## WHAT THE TASK ASKS
Retype, word for word, each line between the lines holding "Über uns (837, 60)" and "Orlando (211, 1833)", inclusive, and leave the rest of the data alone.

## DATA SUPPLIED
=== Section Start ===

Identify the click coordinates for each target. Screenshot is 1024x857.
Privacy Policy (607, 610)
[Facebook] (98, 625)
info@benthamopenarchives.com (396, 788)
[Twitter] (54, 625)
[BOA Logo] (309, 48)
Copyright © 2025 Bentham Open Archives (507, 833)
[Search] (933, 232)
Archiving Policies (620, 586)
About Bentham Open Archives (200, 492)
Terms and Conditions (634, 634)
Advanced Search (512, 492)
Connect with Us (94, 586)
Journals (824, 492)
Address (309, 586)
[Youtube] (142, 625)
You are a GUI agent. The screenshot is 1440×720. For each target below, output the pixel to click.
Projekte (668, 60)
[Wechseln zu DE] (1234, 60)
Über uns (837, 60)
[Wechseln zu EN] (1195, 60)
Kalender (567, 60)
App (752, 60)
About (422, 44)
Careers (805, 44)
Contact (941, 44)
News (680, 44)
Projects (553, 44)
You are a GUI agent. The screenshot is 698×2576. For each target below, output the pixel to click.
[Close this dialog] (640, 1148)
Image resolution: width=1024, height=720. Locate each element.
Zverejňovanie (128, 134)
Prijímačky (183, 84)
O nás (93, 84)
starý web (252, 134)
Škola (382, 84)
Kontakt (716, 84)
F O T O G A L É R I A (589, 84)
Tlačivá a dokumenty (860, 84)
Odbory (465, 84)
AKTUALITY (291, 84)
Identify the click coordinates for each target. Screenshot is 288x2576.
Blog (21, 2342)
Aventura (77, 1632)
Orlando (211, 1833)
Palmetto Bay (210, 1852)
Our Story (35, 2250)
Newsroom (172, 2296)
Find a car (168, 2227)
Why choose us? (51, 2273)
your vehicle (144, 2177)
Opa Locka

=== Section End ===

## REPLY TO THE TASK
Über uns (837, 60)
[Wechseln zu EN] (1195, 60)
Kalender (567, 60)
App (752, 60)
About (422, 44)
Careers (805, 44)
Contact (941, 44)
News (680, 44)
Projects (553, 44)
You are a GUI agent. The screenshot is 698×2576. For each target below, output the pixel to click.
[Close this dialog] (640, 1148)
Image resolution: width=1024, height=720. Locate each element.
Zverejňovanie (128, 134)
Prijímačky (183, 84)
O nás (93, 84)
starý web (252, 134)
Škola (382, 84)
Kontakt (716, 84)
F O T O G A L É R I A (589, 84)
Tlačivá a dokumenty (860, 84)
Odbory (465, 84)
AKTUALITY (291, 84)
Identify the click coordinates for each target. Screenshot is 288x2576.
Blog (21, 2342)
Aventura (77, 1632)
Orlando (211, 1833)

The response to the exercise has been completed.